Translation:What is she doing on the bed?

November 4, 2015



FYI: In a certain context, this question may refer not only to a female person, but also to anything called with a feminine noun. For example:

  • Ваня, где твоя тарелка? / Vanya, where is your plate?
  • (pointing) Вон там, мам. / Over there, mom.
  • Что она делает на кровати?! / Why on earth is it on the bed?!

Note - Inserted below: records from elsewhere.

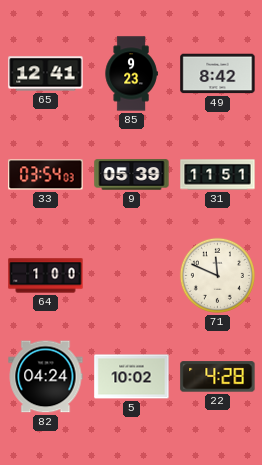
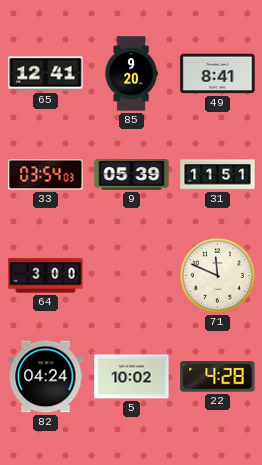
85: 9:23 -> 9:20
49: 8:42 -> 8:41
64: 1:00 -> 3:00
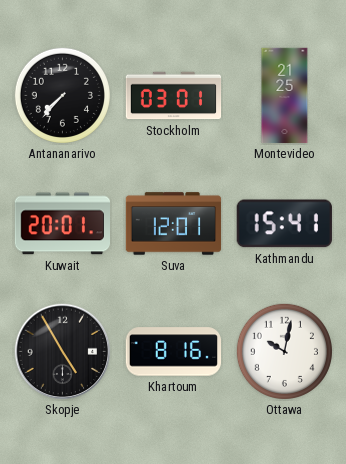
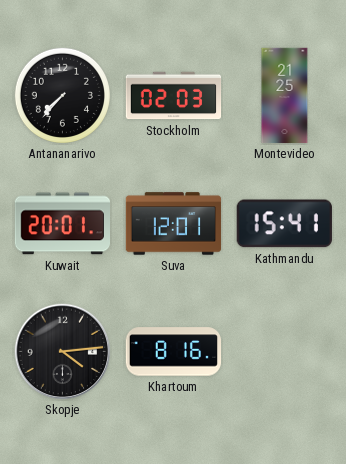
Stockholm: 03:01 -> 02:03
Skopje: 4:55 -> 4:14
Ottawa: 10:02 -> none
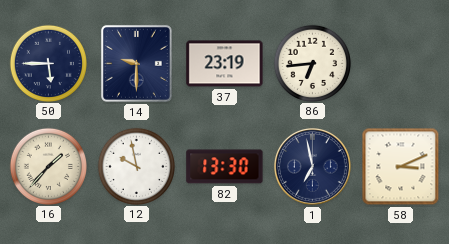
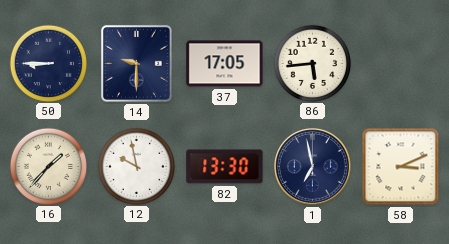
50: 5:45 -> 8:45
37: 23:19 -> 17:05
86: 6:44 -> 5:44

Of course, the plate is not doing anything on the bed. It is just a way to emphasize surprise and/or indignation.

November 15, 2015


Good to know that it can refer to feminine words. The phrase actually could be translated literally "What is it doing on the bed?" for the same effect, as it is also said in English.

November 17, 2015



November 17, 2015


Unfortunately, this answer is not accepted : (

February 24, 2016


What answer are you referring to? It really helps if you copy and paste your answer into your comment, so we know what you're talking about.

August 7, 2017


I think he meant using English it instead of she to represent something on the bed, to show it isn't necessarily a person.

August 7, 2017


It's very similar in Spanish, "¿Qué está haciendo [la cuchara] en la cama?", it has the same meaning. Like, it's not normal to find a spoon on a bed, isn't it? ;D

But we omit the "ella" for "la cuchara" (the spoon, feminine in Spanish) (or она in this case for some feminine noun).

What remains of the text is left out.